Stanley writes with regard to the chapter, “A Life Without A Cause”: Can’t change be a combination of outside forces as well as inside forces? Does it always have to be either… or? Wouldn’t it be desirable for some things to come true that workers expect to come true, not because they expect it, but because they are desirable?


Change is always a combination of inside and outside forces.  That is not the problem. The problem is what initiates the change process, stimulus from outside or motivation from inside? Chaos and order are part of the same whole. This dynamic created our universe.


Order starts with the individual deciding to change, to put his house in order, and therefore the change process is an internal commitment. Change is a reply to the demands of reality or outside forces.


What precipitates change is usually some disturbance, something that makes the individual or the company more alert.


Attentiveness is the precursor to change. The decision to act is a response to that stimulus — take a death in the family. That was the case with me.


My father died three days past his fiftieth birthday. His whole life was one of repeated labor to push the stone of Sisyphus up the hill, only to have it roll back downhill and crush him again and again. He never had his own agenda. He was afraid to. He had great physical courage, but little moral backbone. It was impossible for him to take a stand if his rights clashed with the rights of his “betters.” 
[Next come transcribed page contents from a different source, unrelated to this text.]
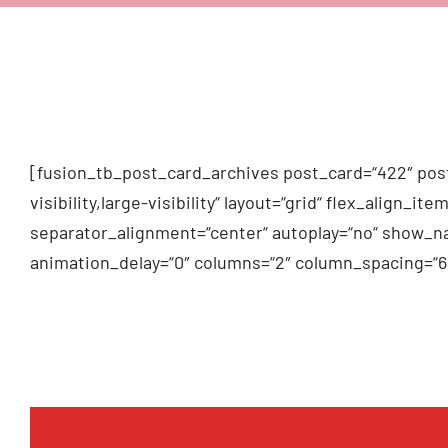
[fusion_tb_post_card_archives post_card=“422″ post
visibility,large-visibility“ layout=“grid“ flex_alig
separator_alignment=“center“ autoplay=“no“ show_na
animation_delay=“0″ columns=“2″ column_spacing=“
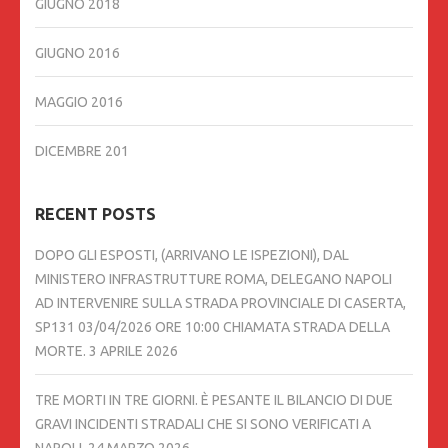
GIUGNO 2018
GIUGNO 2016
MAGGIO 2016
DICEMBRE 201
RECENT POSTS
DOPO GLI ESPOSTI, (ARRIVANO LE ISPEZIONI), DAL
MINISTERO INFRASTRUTTURE ROMA, DELEGANO NAPOLI
AD INTERVENIRE SULLA STRADA PROVINCIALE DI CASERTA,
SP131 03/04/2026 ORE 10:00 CHIAMATA STRADA DELLA
MORTE.
3 APRILE 2026
TRE MORTI IN TRE GIORNI. È PESANTE IL BILANCIO DI DUE
GRAVI INCIDENTI STRADALI CHE SI SONO VERIFICATI A
NAPOLI,
24 MARZO 2026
With his death, my insides changed almost immediately. A cautious, conservative, sensitive person launched an immediate pilgrimage to gamble on himself, to do what his lights would have him do, and to let the chips fall where they may.


Thus was born my motivation to plant seeds which others were too timid to plant, or who feared it might lose them friends and jeopardize their careers. I am not constrained by such considerations.


Nor am I concerned with whether these seeds reach fruition within my lifetime. I am a planter, not a harvester. My father’s death convinced me of that fact.


Each worker has to decide who and what he is. If he doesn’t, it will be decided for him. Desirable things come out of purposeful behavior. The purpose of life is to live it. How each of us might choose to live it is an expression of that purpose. The rest is academic.